## TASK OBJECTIVE
In the listing, find every line that has the string "Para" and copy it.

## ENTRIES SHOWN

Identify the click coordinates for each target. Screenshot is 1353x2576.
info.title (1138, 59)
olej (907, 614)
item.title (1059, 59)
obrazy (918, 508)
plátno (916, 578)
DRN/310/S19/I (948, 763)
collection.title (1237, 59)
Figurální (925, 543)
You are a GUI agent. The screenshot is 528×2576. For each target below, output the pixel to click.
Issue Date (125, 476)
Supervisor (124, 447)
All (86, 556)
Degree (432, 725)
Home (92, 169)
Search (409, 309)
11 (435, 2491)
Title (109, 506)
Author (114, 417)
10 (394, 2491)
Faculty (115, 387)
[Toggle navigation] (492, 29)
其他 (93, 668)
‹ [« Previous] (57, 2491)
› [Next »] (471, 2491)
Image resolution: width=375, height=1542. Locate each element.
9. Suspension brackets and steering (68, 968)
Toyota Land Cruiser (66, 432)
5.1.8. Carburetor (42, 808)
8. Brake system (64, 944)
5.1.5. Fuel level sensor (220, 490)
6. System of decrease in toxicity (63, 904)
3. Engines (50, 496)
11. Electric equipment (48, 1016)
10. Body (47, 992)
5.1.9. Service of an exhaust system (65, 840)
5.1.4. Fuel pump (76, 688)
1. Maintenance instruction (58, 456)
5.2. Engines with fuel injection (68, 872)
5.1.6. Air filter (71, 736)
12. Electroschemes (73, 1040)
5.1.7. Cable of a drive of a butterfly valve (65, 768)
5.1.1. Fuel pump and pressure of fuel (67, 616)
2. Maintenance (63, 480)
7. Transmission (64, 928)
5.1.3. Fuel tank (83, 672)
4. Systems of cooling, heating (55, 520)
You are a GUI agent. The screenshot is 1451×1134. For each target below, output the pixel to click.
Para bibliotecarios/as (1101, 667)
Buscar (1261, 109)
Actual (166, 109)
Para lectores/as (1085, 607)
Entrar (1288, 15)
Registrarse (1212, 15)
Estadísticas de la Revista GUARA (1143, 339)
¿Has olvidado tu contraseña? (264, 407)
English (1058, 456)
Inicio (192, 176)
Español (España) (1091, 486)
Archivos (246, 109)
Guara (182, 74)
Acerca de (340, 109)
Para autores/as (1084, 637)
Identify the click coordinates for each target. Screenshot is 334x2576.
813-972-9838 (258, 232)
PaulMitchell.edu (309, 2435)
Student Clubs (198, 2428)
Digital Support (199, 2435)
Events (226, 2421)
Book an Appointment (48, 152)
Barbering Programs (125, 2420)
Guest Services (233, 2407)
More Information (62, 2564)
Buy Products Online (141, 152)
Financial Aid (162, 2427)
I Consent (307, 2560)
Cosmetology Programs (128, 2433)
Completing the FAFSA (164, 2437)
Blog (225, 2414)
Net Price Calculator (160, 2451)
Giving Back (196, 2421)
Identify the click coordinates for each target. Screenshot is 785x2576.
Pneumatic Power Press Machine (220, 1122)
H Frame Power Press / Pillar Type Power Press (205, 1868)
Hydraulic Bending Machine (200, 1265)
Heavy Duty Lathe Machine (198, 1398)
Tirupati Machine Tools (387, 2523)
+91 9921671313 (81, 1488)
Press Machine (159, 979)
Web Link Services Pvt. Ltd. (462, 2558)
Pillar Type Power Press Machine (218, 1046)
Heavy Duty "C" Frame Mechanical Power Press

## WRITTEN SOLUTION
Para bibliotecarios/as (1101, 667)
Para lectores/as (1085, 607)
Para autores/as (1084, 637)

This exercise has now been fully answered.